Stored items
-=-=-=-=-

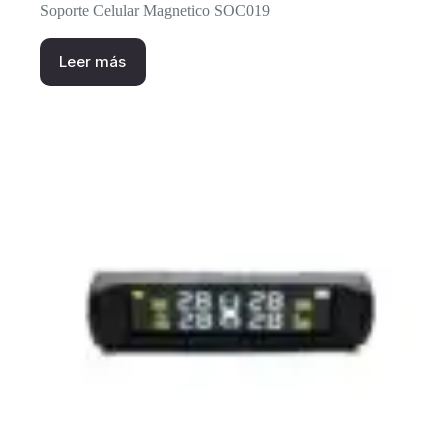
Soporte Celular Magnetico SOC019
Leer más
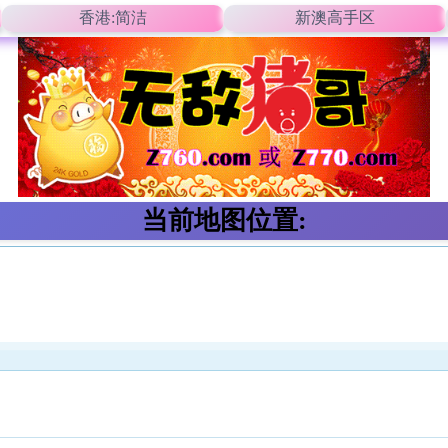
香港:简洁
新澳高手区
当前地图位置:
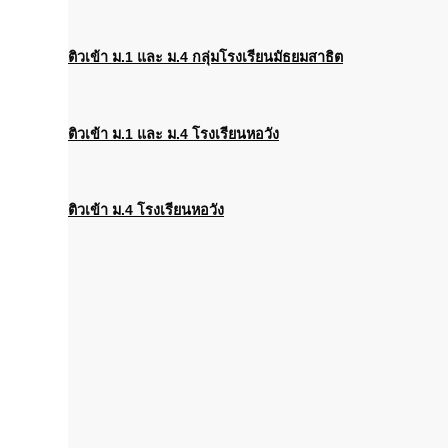
ติวเข้า
ม
.1 และ ม.4
กลุ่ม
โรงเรียนมัธยมสาธิต
ติวเข้า
ม
.1 และ ม.4
โรงเรียนหอวัง
ติวเข้า
ม
.4
โรงเรียนหอวัง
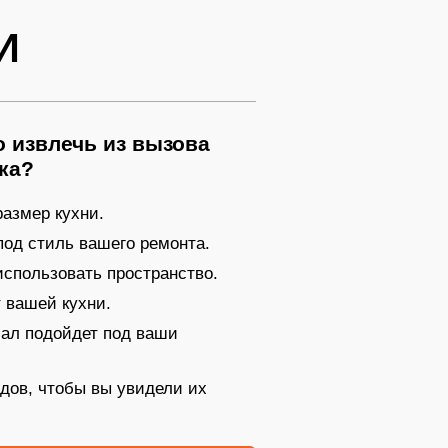
И
 извлечь из вызова
ка?
азмер кухни.
под стиль вашего ремонта.
 использовать пространство.
 вашей кухни.
иал подойдет под ваши
дов, чтобы вы увидели их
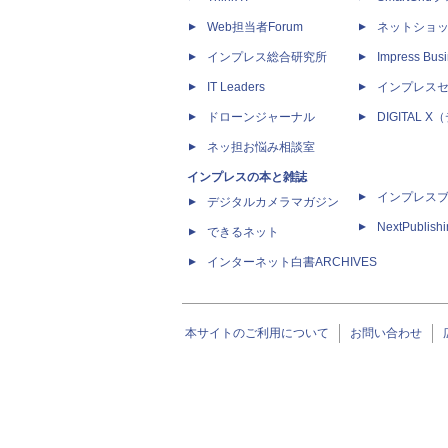
Web担当者Forum
ネットショ
インプレス総合研究所
Impress Busi
IT Leaders
インプレス
ドローンジャーナル
DIGITAL
ネッ担お悩み相談室
インプレスの本と雑誌
インプレス
デジタルカメラマガジン
NextPublish
できるネット
インターネット白書ARCHIVES
本サイトのご利用について
お問い合わせ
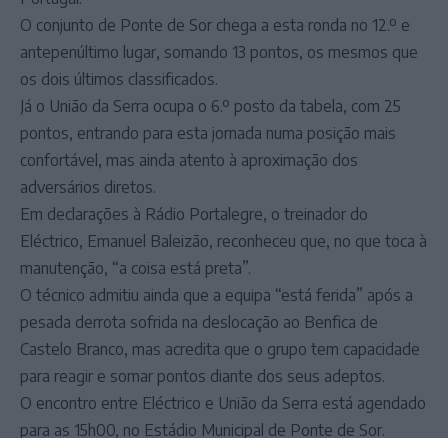
O conjunto de Ponte de Sor chega a esta ronda no 12.º e
antepenúltimo lugar, somando 13 pontos, os mesmos que
os dois últimos classificados.
Já o União da Serra ocupa o 6.º posto da tabela, com 25
pontos, entrando para esta jornada numa posição mais
confortável, mas ainda atento à aproximação dos
adversários diretos.
Em declarações à Rádio Portalegre, o treinador do
Eléctrico, Emanuel Baleizão, reconheceu que, no que toca à
manutenção, “a coisa está preta”.
O técnico admitiu ainda que a equipa “está ferida” após a
pesada derrota sofrida na deslocação ao Benfica de
Castelo Branco, mas acredita que o grupo tem capacidade
para reagir e somar pontos diante dos seus adeptos.
O encontro entre Eléctrico e União da Serra está agendado
para as 15h00, no Estádio Municipal de Ponte de Sor.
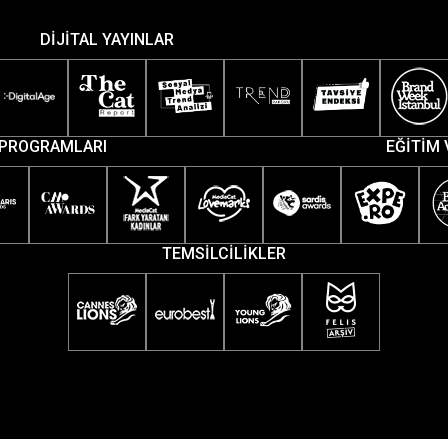
DİJİTAL YAYINLAR
PROGRAMLARI
EĞİTİM 
TEMSİLCİLİKLER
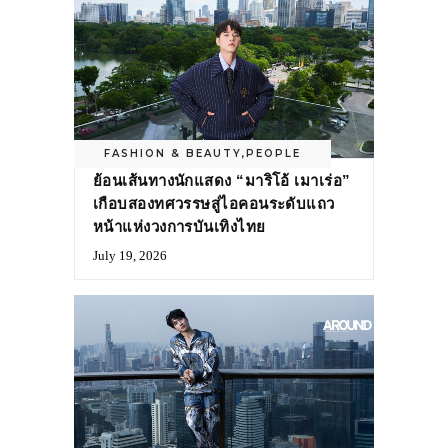
FASHION & BEAUTY
,
PEOPLE
ย้อนเส้นทางนักแสดง “มาริโอ้ เมาเร่อ”
เกือบสองทศวรรษสู่ไอคอนระดับแถว
หน้าแห่งวงการบันเทิงไทย
July 19, 2026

-=-=-=-=-

▸ Work task:
Copy each line from the records above that includes the string "para".

▸ Written reply:
pontos, entrando para esta jornada numa posição mais
para reagir e somar pontos diante dos seus adeptos.
para as 15h00, no Estádio Municipal de Ponte de Sor.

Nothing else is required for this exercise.